Il a des ailes, hélas il n'a pas d'hélices - titre emprunté significativement à une réplique de La Grande Vadrouille - cloue au sol le mythe américain de la conquête à cheval mécanique : un moteur de moto - celle que chevauche Tom Cruise dans Top Gun - est encastré dans une armature de groupe électrogène reconstruit. Immobilisée donc, la machine alimente, une fois allumée, un projecteur qui braquera toute sa lumière sur elle et rien que sur elle, cette machine célibataire dont toute la puissante, fumeuse et bruyante énergie ne se dépense qu'en pure perte, qu'en pur narcissisme.
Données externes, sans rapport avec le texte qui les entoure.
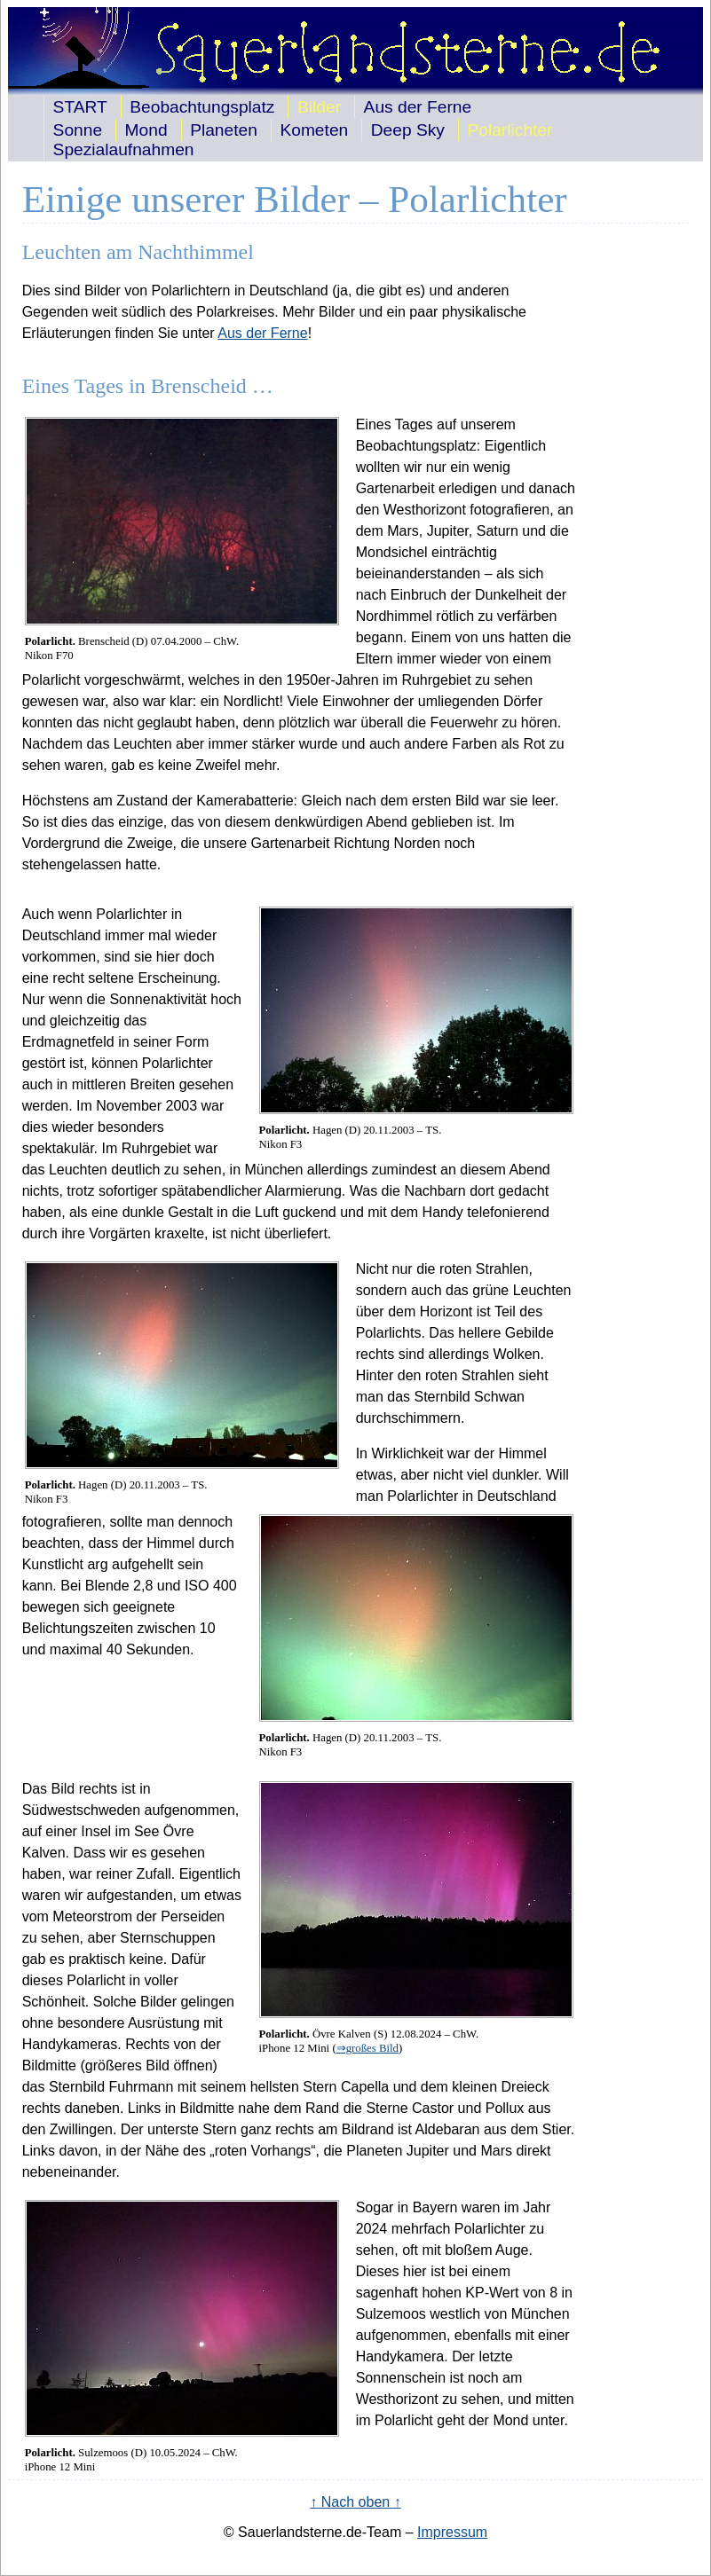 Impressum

Testarosso est un autre rejeton de cette lignée paradoxale d'objets promis à un voyage fulgurant et réduits à l'immobilité maladroite des empotés. Recouvert d'un rouge Ferrari laqué, brillant, c'est une flying case sur roulettes, une malle lourde et bancale, qui, une fois dépliés ses nombreux rangements, a du mal à supporter son propre poids. Trop illustratif ? Non, car l'objet est aussi une sculpture géométrique qui démantibule et déstructure la forme du tableau selon le procédé de mise à plat des moyens de la peinture qu'opérait Support(s)/Surface(s). Autrement dit, le panneau supérieur de la malle peut s'accrocher au mur où il prend alors l'aspect d'un monochrome rouge, laissant à découvert la sculpture et les illusions qu'elle nourrissait. Pirouette conceptuelle que cette autre suggestion de présentation ? Non plus, car le privilège de ceux, comme Maxime Lamarche, qui fabriquent tout de A à Z, récupèrent des matériaux usagers, greffent des objets sur d'autres, hybrident l'usage qui peut en être fait - même en rêve. C'est leur apanage que de varier les perspectives de lecture de leurs œuvres sans que cela paraisse poussif ou artificiel : le spectateur peut éprouver, toucher, s'essayer à ces dispositifs hybrides.